Search the data for "sind". Return each matching line.

PROVIDED DATA Start Marker

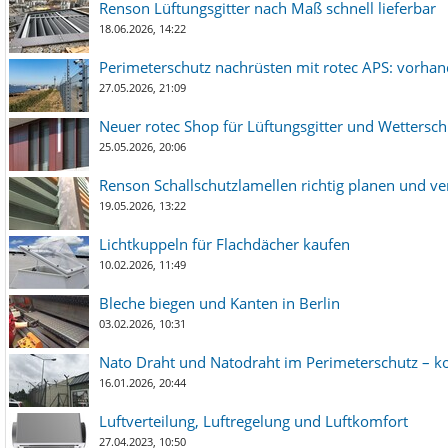
Renson Lüftungsgitter nach Maß schnell lieferbar
18.06.2026, 14:22
Perimeterschutz nachrüsten mit rotec APS: vorha
27.05.2026, 21:09
Neuer rotec Shop für Lüftungsgitter und Wetterschut
25.05.2026, 20:06
Renson Schallschutzlamellen richtig planen und ve
19.05.2026, 13:22
Lichtkuppeln für Flachdächer kaufen
10.02.2026, 11:49
Bleche biegen und Kanten in Berlin
03.02.2026, 10:31
Nato Draht und Natodraht im Perimeterschutz – ko
16.01.2026, 20:44
Luftverteilung, Luftregelung und Luftkomfort
27.04.2023, 10:50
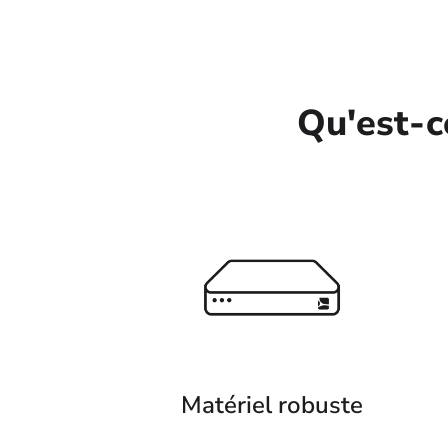
Qu'est-c
Matériel robuste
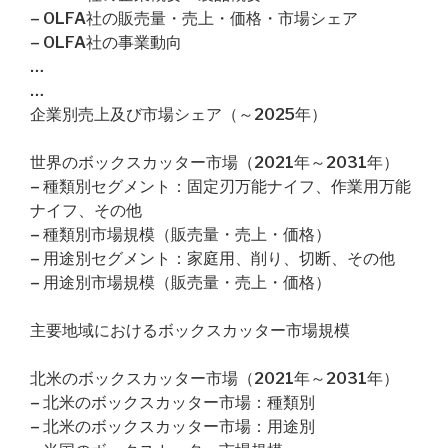
– OLFA社の販売量・売上・価格・市場シェア
– OLFA社の事業動向
…
…
企業別売上及び市場シェア（～2025年）
世界のボックスカッター市場（2021年～2031年）
– 種類別セグメント：固定刃万能ナイフ、作業用万能
ナイフ、その他
– 種類別市場規模（販売量・売上・価格）
– 用途別セグメント：家庭用、削り、切断、その他
– 用途別市場規模（販売量・売上・価格）
主要地域におけるボックスカッター市場規模
北米のボックスカッター市場（2021年～2031年）
– 北米のボックスカッター市場：種類別
– 北米のボックスカッター市場：用途別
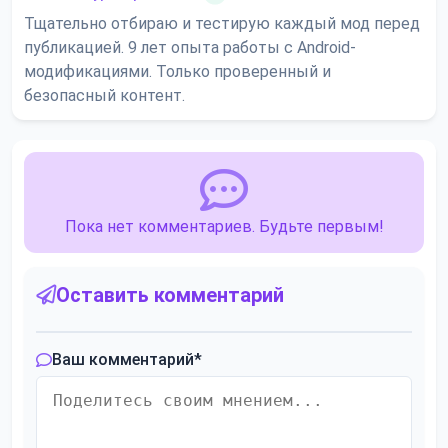
Тщательно отбираю и тестирую каждый мод перед
публикацией. 9 лет опыта работы с Android-
модификациями. Только проверенный и
безопасный контент.
Пока нет комментариев. Будьте первым!
Оставить комментарий
Ваш комментарий
*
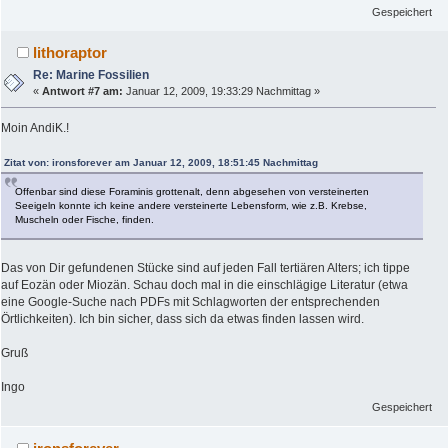
Gespeichert
lithoraptor
Re: Marine Fossilien
«
Antwort #7 am:
Januar 12, 2009, 19:33:29 Nachmittag »
Moin AndiK.!
Zitat von: ironsforever am Januar 12, 2009, 18:51:45 Nachmittag
Offenbar sind diese Foraminis grottenalt, denn abgesehen von versteinerten
Seeigeln konnte ich keine andere versteinerte Lebensform, wie z.B. Krebse,
Muscheln oder Fische, finden.
Das von Dir gefundenen Stücke sind auf jeden Fall tertiären Alters; ich tippe
auf Eozän oder Miozän. Schau doch mal in die einschlägige Literatur (etwa
eine Google-Suche nach PDFs mit Schlagworten der entsprechenden
Örtlichkeiten). Ich bin sicher, dass sich da etwas finden lassen wird.
Gruß
Ingo
Gespeichert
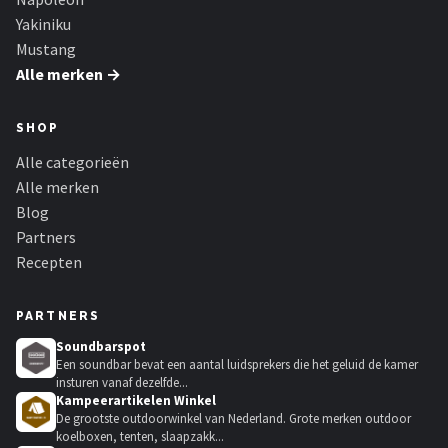
Yakiniku
Mustang
Alle merken →
SHOP
Alle categorieën
Alle merken
Blog
Partners
Recepten
PARTNERS
Soundbarspot
Een soundbar bevat een aantal luidsprekers die het geluid de kamer
insturen vanaf dezelfde...
Kampeerartikelen Winkel
De grootste outdoorwinkel van Nederland. Grote merken outdoor
koelboxen, tenten, slaapzakk...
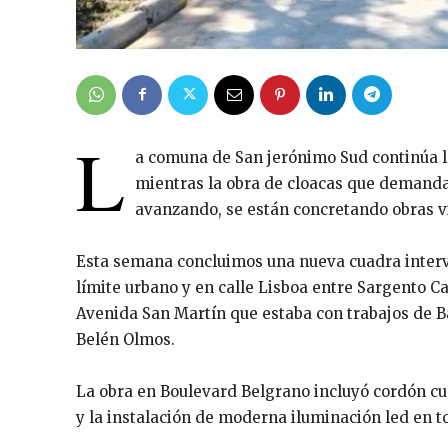
L
a comuna de San jerónimo Sud continúa ll
mientras la obra de cloacas que demanda
avanzando, se están concretando obras via
Esta semana concluimos una nueva cuadra interve
límite urbano y en calle Lisboa entre Sargento C
Avenida San Martín que estaba con trabajos de 
Belén Olmos.
La obra en Boulevard Belgrano incluyó cordón c
y la instalación de moderna iluminación led en t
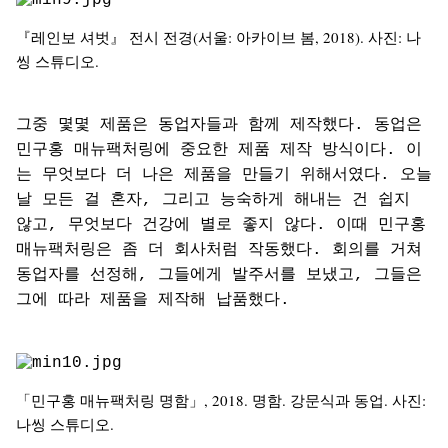
『레인보 셔벗』 전시 전경(서울: 아카이브 봄, 2018). 사진: 나
씽 스튜디오.
그중 몇몇 제품은 동업자들과 함께 제작했다. 동업은
민구홍 매뉴팩처링에 중요한 제품 제작 방식이다. 이
는 무엇보다 더 나은 제품을 만들기 위해서였다. 오늘
날 모든 걸 혼자, 그리고 능숙하게 해내는 건 쉽지
않고, 무엇보다 건강에 별로 좋지 않다. 이때 민구홍
매뉴팩처링은 좀 더 회사처럼 작동했다. 회의를 거쳐
동업자를 선정해, 그들에게 발주서를 보냈고, 그들은
그에 따라 제품을 제작해 납품했다.
「민구홍 매뉴팩처링 명함」, 2018. 명함. 강문식과 동업. 사진:
나씽 스튜디오.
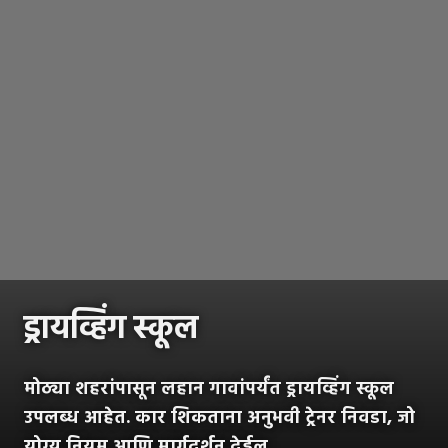
ड्रायव्हिंग स्कूल
मोठ्या शहरांपासून लहान गावांपर्यंत ड्रायव्हिंग स्कूल
उपलब्ध आहेत. कार शिकताना अनुभवी ट्रेनर निवडा, जो
योग्य नियम आणि मार्गदर्शन देईल.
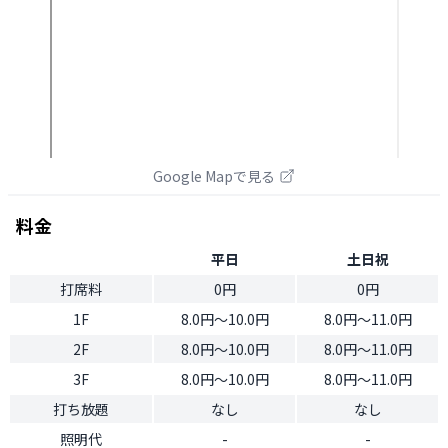
Google Mapで見る
料金
平日
土日祝
打席料
0円
0円
1F
8.0円〜10.0円
8.0円〜11.0円
2F
8.0円〜10.0円
8.0円〜11.0円
3F
8.0円〜10.0円
8.0円〜11.0円
打ち放題
なし
なし
照明代
-
-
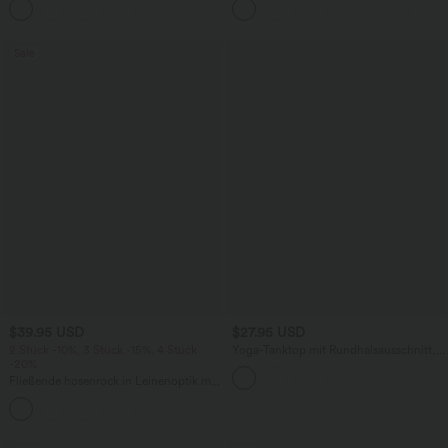
+1
knitterfrei
Bindebändern, Streifen und InstantCool
- Easy Peezy Edition
Sale
$39.95 USD
$27.95 USD
2 Stück -10%, 3 Stück -15%, 4 Stück
Yoga-Tanktop mit Rundhalsausschnitt,
-20%
Rüschen und InstantCool
Fließende hosenrock in Leinenoptik mit
mittelhohem Bund, Seitentaschen und
+1
weitem Bein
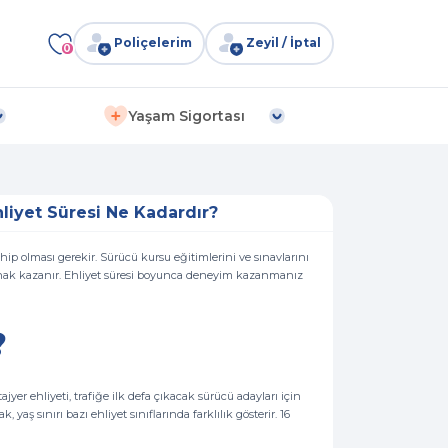
Poliçelerim
Zeyil / İptal
0
Yaşam Sigortası
hliyet Süresi Ne Kadardır?
ip olması gerekir. Sürücü kursu eğitimlerini ve sınavlarını
ya hak kazanır. Ehliyet süresi boyunca deneyim kazanmanız
?
ajyer ehliyeti, trafiğe ilk defa çıkacak sürücü adayları için
, yaş sınırı bazı ehliyet sınıflarında farklılık gösterir. 16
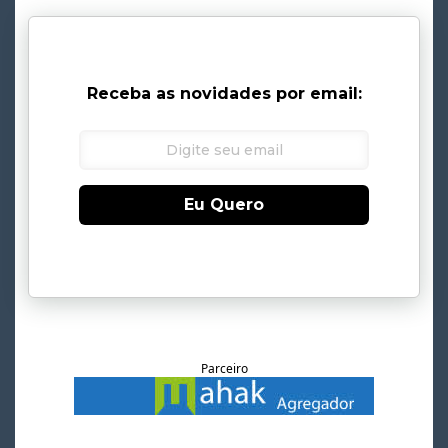
Receba as novidades por email:
Eu Quero
Parceiro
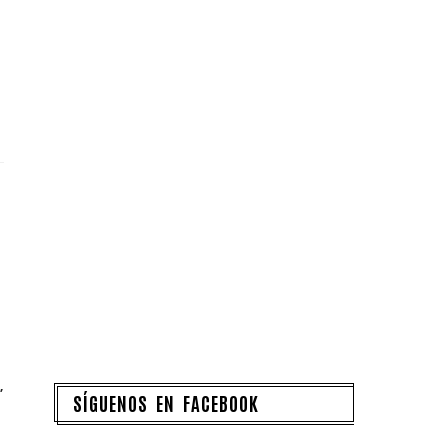
,
SÍGUENOS EN FACEBOOK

PROVIDED DATA End Marker

RESULT FOR THIS TASK:
Offenbar sind diese Foraminis grottenalt, denn abgesehen von versteinerten
Das von Dir gefundenen Stücke sind auf jeden Fall tertiären Alters; ich tippe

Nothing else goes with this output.